The following is taken from old lecture notes of mine for a course I taught some years back at Cranmer House. This section is based on G.W. Bromily’s discussion in Chapter VII of his Introduction to the Theology of Karl Barth (pp. 84-98).

(1) Barth, like Calvin, understood the divine decree of election as eternal and immutable. However, he rejected outright the notion of election as an abstract decretum absolutum in the traditional Augustinian sense, considering such to be implicitly deistic. Rather the decree of election is God’s eternal (i.e., ever-present and active) will; and his eternal will is Jesus Christ. The will of God is known to us in the revelation of Jesus Christ, who is both the subject and the object of election.

(2) Jesus Christ is both the electing God and the elected Man. As Son of God He, along with the Father and the Holy Spirit, is the subject of election. As Son of Man He is also elected Man – the object of election. However, he is this not merely as one elected man but as the One in whom all others are also elected. His is the all-inclusive election in which we see what election always is: the unmerited acceptance of man by grace.

(3) The eternal will of God in the election of Jesus Christ is the will of God to give Himself in the incarnation of His Son. This self-giving has both a negative and a positive side – thus it is a “double predestination.” Negatively, God elected Himself to be man’s covenant-partner and as such he suffered death, bearing man’s merited rejection. Positively, the divine self-offering means that God elected man in Jesus Christ to be his covenant-partner and thus to be taken up into His glory as His witness and Image-bearer.

(4) Election should not be understood as one form of predestination, with reprobation as the other form. Such a view inevitably leads to some form of double predestination doctrine that works against the free grace of the Gospel. Rather, reprobation is viewed in terms of Christ’s rejection for us that we in turn might not be rejected. It is the negative side of predestination, which, like the positive side, has Christ as both its subject and object. In this may be seen that God’s predestination is his will in action, neither an abstraction from this will nor a static result of it (hence avioding the implicit deistic tendencies of the scholastic theologies).

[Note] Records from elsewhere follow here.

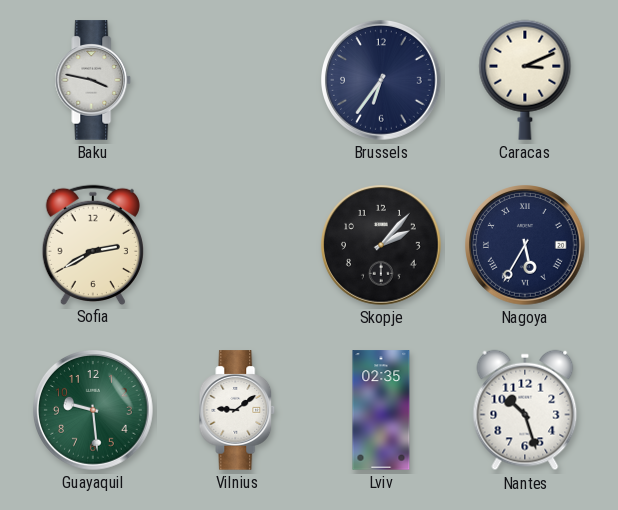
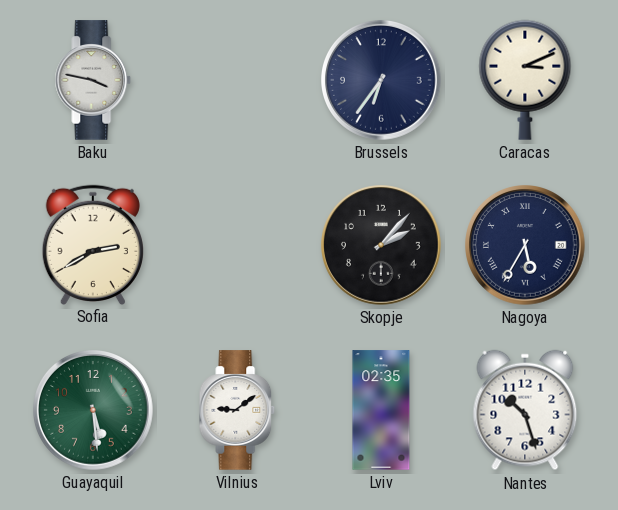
Guayaquil: 9:29 -> 5:29
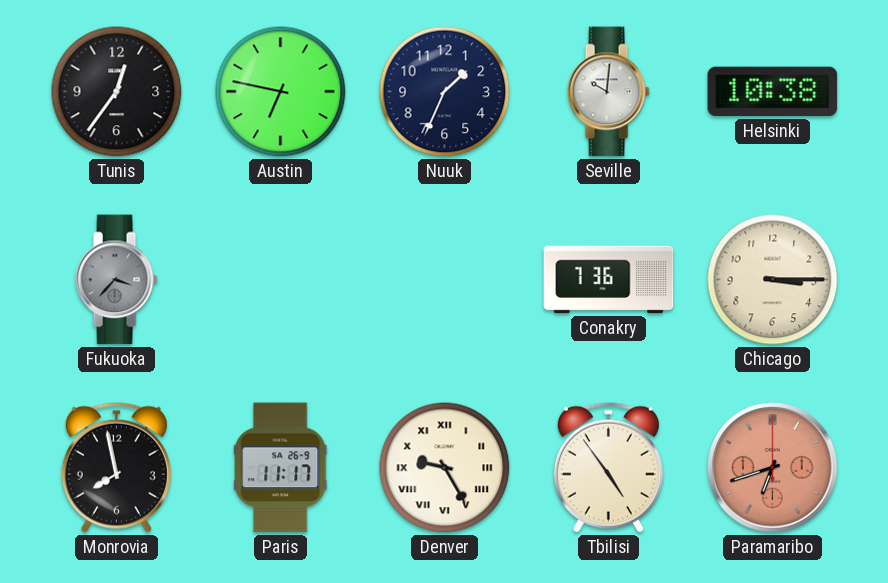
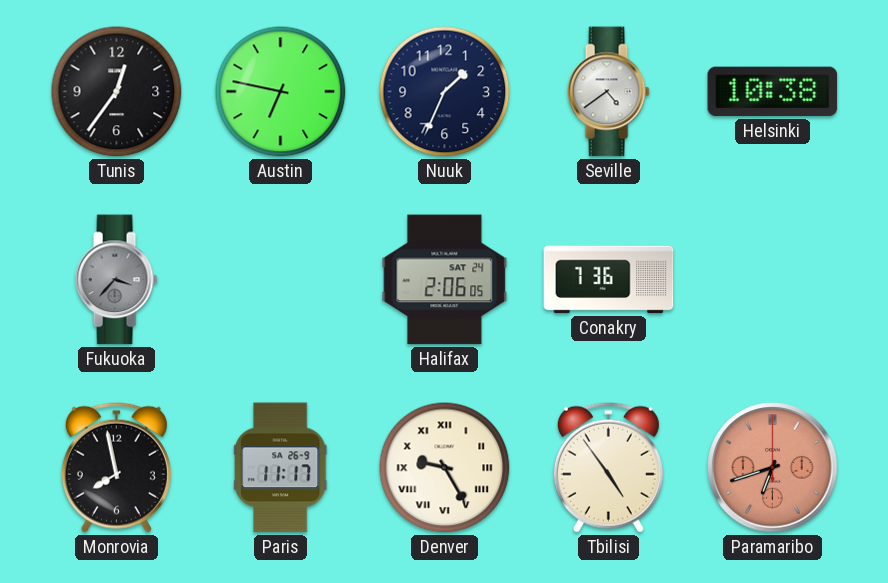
Seville: 10:01 -> 4:39
Halifax: none -> 2:06
Chicago: 3:15 -> none
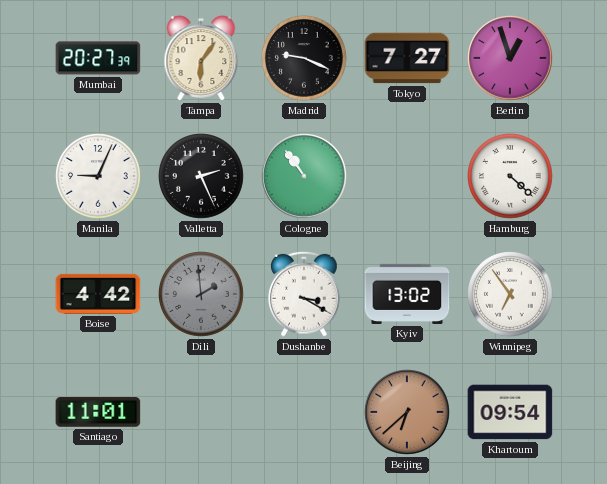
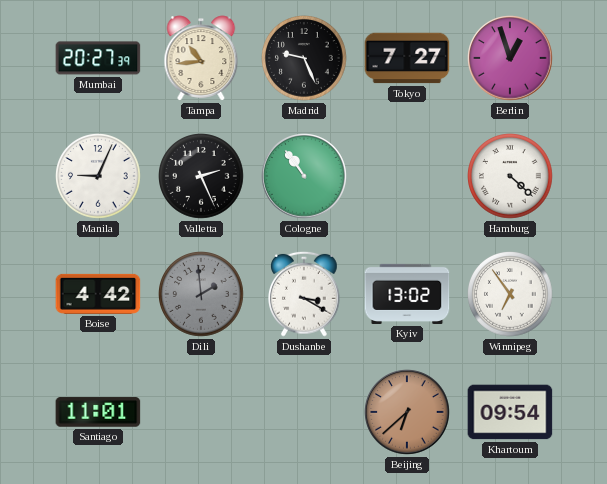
Tampa: 6:06 -> 10:44
Madrid: 9:19 -> 9:26
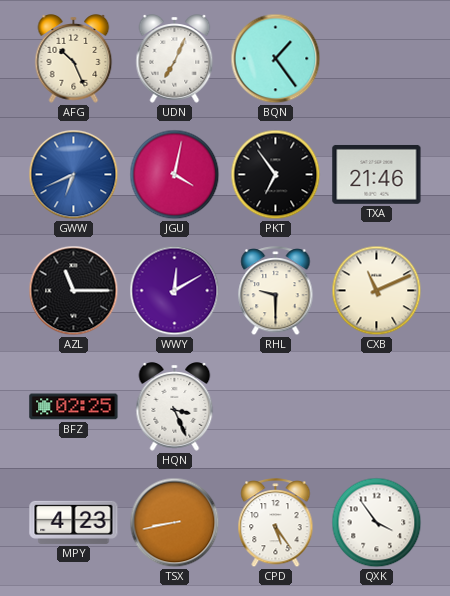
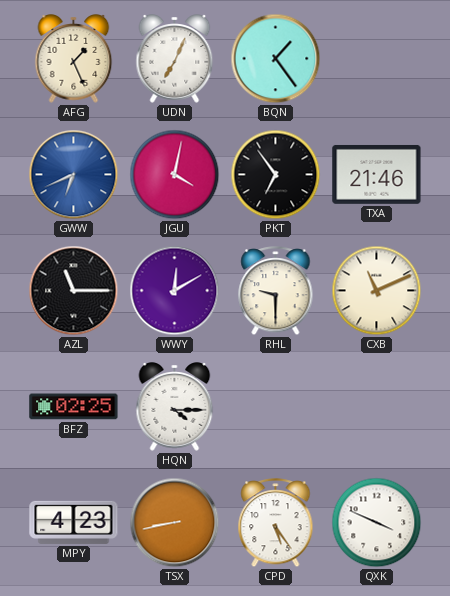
AFG: 10:26 -> 1:26
HQN: 3:26 -> 4:15
QXK: 3:54 -> 3:49
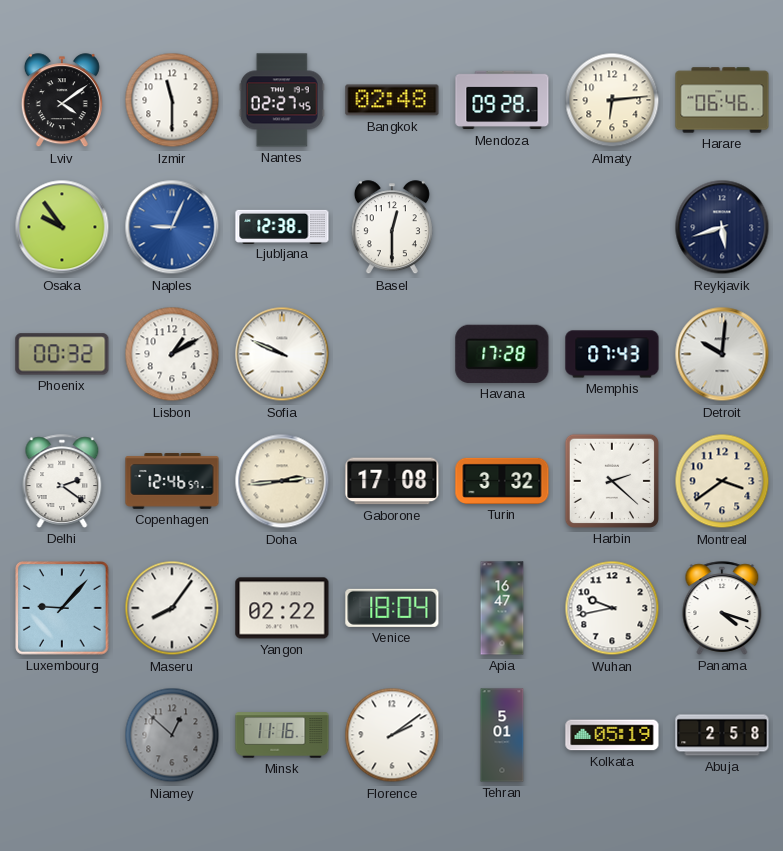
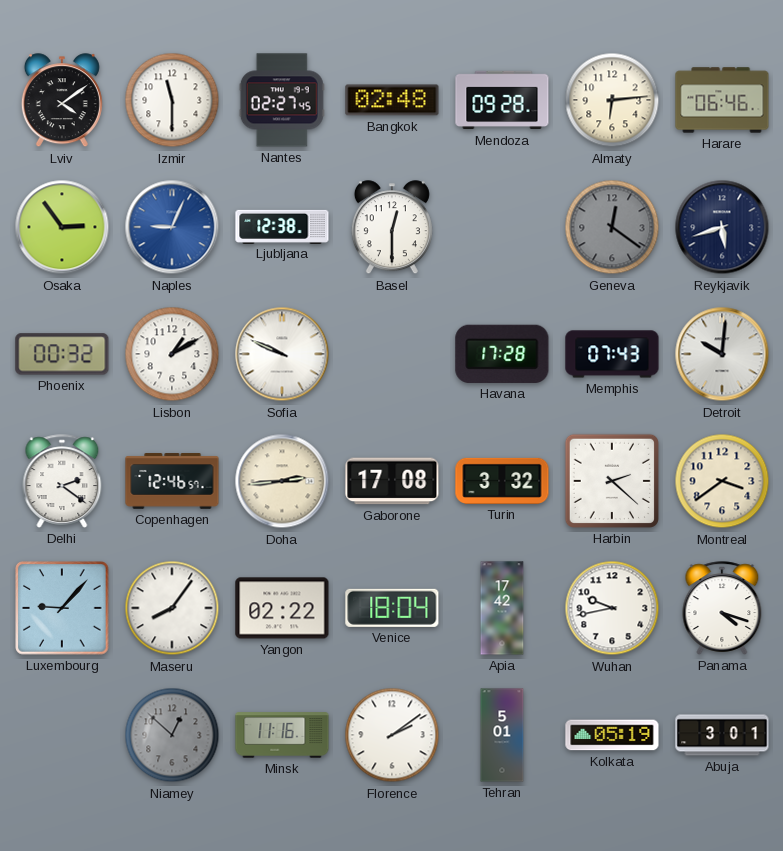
Osaka: 9:54 -> 2:54
Geneva: none -> 12:21
Apia: 16:47 -> 17:42
Abuja: 2:58 -> 3:01
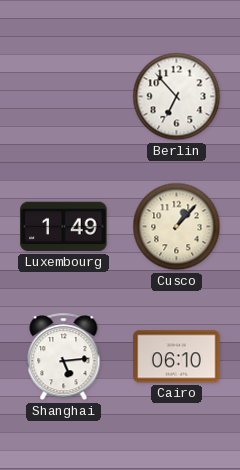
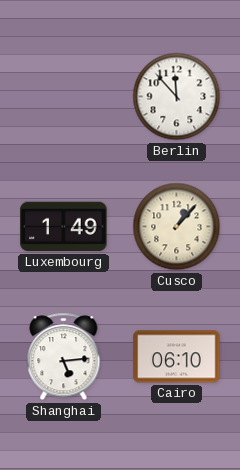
Berlin: 6:53 -> 11:53
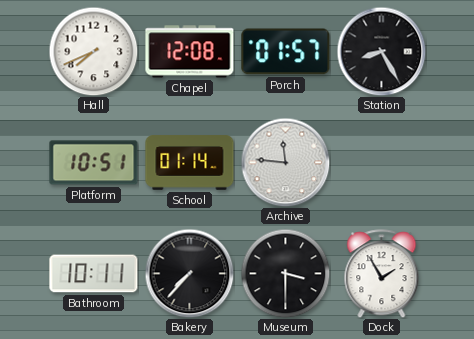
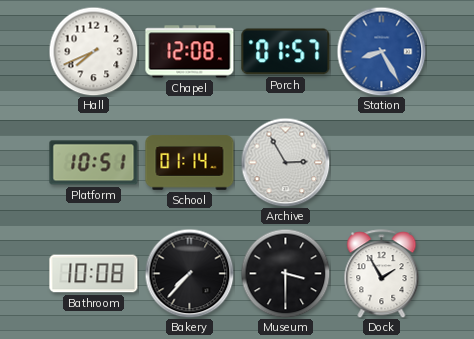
Station dial: black -> blue
Archive: 11:46 -> 2:55
Bathroom: 10:11 -> 10:08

(5) Divine election is primarily that of Jesus Christ but His election includes the election of man. This does not mean merely the election of individuals. Between Jesus Christ and individuals is the elected community, which in its mediate and mediating roles mirrors the one Mediator, Jesus Christ. It is only through this mediating election, by inclusion in the elect community, that individuals are elected in and with Christ’s election.

(6) The gospel declares that the individual is already elected in Jesus Christ, who bore his merited rejection. The individual begins to live as elected by the event and decision of receiving the promise. If he does not receive it, he lives as one rejected in spite of his election. If he does receive it, he now lives that which he is in Jesus Christ by the fact that in Jesus Christ his rejection, too, is rejected, and his election consummated. The task of the elected community is to declare the election of the individual.

Until next time

2 comments:

Anonymous said...

What is the sacramental role of baptism for Barth when discussing the elect community? Are the elect all the baptised community or all men elect in the man Jesus Christ?

Dan Dunlap said...

For the Catholic reader, Barth's take on the sacraments can be very frustrating. He very famously argued against infant baptism in a brief essay toward the end of his life. But as he was never able to finish Volume IV of the Dogmatics the world really never got to see where he would go with his implications in the area of the sacraments beyond some intriguing hints.

That being said, he did give his essay on Baptism the subtitle "Baptism as the Foundation of the Christian Life." For Barth the Christian life is only possible in union with Christ.